You probably know what times you (and your family) get hungry: perhaps it’s sometime in the afternoon when lunch has worn off and it’s not yet quitting time; that time between getting home and prepping supper; or maybe around 10:30 or so when lunch is just a faint dream… Use those times for a snack! There’s only so much we can eat at a meal, and children even more so with their smaller bodies, so we need to refuel in between meals. I suggest having some food every 2-4 hours. Don’t wait until you’re cranky with hunger; schedule snacks into your day for when you need it most.

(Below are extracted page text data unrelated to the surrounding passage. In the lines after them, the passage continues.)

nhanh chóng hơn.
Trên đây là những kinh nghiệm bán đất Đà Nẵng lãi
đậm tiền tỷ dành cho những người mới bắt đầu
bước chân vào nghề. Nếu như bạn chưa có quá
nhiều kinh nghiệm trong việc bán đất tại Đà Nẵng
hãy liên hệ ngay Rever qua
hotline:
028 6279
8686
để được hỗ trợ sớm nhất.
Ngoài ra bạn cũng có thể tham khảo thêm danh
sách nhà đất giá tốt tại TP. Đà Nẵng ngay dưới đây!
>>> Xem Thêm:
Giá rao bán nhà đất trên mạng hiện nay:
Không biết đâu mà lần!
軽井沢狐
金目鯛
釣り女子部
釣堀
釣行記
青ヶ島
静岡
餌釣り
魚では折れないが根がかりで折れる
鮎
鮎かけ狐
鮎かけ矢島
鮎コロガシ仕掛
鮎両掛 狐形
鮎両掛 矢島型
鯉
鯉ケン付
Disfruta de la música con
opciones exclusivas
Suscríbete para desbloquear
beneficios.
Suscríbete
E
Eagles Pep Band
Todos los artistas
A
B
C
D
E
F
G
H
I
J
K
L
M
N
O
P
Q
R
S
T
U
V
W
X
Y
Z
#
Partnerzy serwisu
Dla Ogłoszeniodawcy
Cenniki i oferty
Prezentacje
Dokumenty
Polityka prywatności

2. Plan what you’re going to eat and/or serve

Leaving your snack options up to the whims of the vending machine or break room likely means you’ll find a stash of quick energy in the form of sugar and caffeine. Having planned snacks allows for foods with more sustained energy, including protein and fibre. Also, when we’re hungry, we don’t make such good food choices, eating whatever is front-and-centre. Planned snacks means what is available is a more filling and nutrient rich snack.

3. Eat mindfully 

While I completely know the experience of a hectic day, and eating in the car, I highly recommend against it. First off there’s the safety issue of distracted driving, possibility for choking, and making a mess in the car. Secondly is the options available while driving are probably something easy to grab and eat with one hand that isn’t very filling or nutrient-rich. My third objection is that this kind of eating is usually mindless, and not satisfying.
Take a few minutes out of your day, and try to make your snack break a real break. Focus only on what you’re eating, and how it’s providing nourishment and satisfaction.

Building a Snack

When preparing a snack or “mini-meal”, try for variety. I encourage having at least 2 food groups represented, while trying to include protein and fibre. 
Protein and fibre are the satiating twins- they fill us up, and keep us feeling full for longer. 
Protein includes: cheese, yogurt, beans & lentils, poultry, fish, eggs…
Fibre can be fruits, vegetables or whole grains
So let’s try for some combos:

Cheese & Veggies

Whole grain crackers + vegetables

Yogurt & Fruit

PB&J sandwich (try this easy, low sugar cranberry jam)

Microwaved sweet potato and hummus

So… What are you having for snack today?